State hypotheses and define parameters, state significance level, check assumptions, calculate sample statistic, calculate standardized test statistic, find p-value, make formal decision, and write conclusion.
Population (N)
The entire group of individuals or instances about whom we hope to learn.
Sample (n)
A subset of a population, examined in hope of learning about the population.
Sample mean (x̄)
The arithmetic average of the values in a sample.
Population mean (μ)
The arithmetic average of all values in a population.
Sample variance (s²)
A measure of how spread out the data in a sample is from the sample mean.
Population variance (σ²)
A measure of how spread out the data in a population is from the population mean.
Sample standard deviation (s)
The square root of the sample variance, representing the average distance of sample data points from the mean.

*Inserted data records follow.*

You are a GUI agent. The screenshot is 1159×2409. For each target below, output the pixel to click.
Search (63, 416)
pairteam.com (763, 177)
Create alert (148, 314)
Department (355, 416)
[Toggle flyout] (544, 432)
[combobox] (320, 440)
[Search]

Population standard deviation (σ)
The square root of the population variance, representing the average distance of population data points from the mean.
What is the regression equation ŷ = a + bx?
A linear model where ŷ is the predicted response, a is the y-intercept, b is the slope, and x is the observed explanatory variable.
Additive Rule of Probability
P(A ∪ B) = P(A) + P(B) - P(A ∩ B), used to find the probability of the union of two events.
Complement Rule
P(Ac) = 1 - P(A), used to find the probability of an event not occurring.
Null Hypothesis (H0)
The statement of no effect or no difference, which is assumed to be true until evidence suggests otherwise.
Alternative Hypothesis (HA)
The statement that there is an effect, a difference, or a relationship in the population.
What is the Interquartile Range (IQR)?
The difference between the third quartile (Q3) and the first quartile (Q1), representing the middle 50% of the data.
What is a p-value?
The probability of observing a test statistic at least as extreme as the one calculated, assuming the null hypothesis is true.
What is a confidence interval?
A range of values calculated from sample data that is likely to contain the true population parameter with a specified level of confidence.
What is the Margin of Error?
The range of values above and below the sample statistic that accounts for sampling variability.
What is the Binomial Coefficient?
A formula, denoted as nCr or (n choose k), used to calculate the number of ways to choose k successes in n trials.
What is the Central Limit Theorem (CLT) for proportions?
A theorem stating that the sampling distribution of a sample proportion will be approximately normal if the sample size is large enough.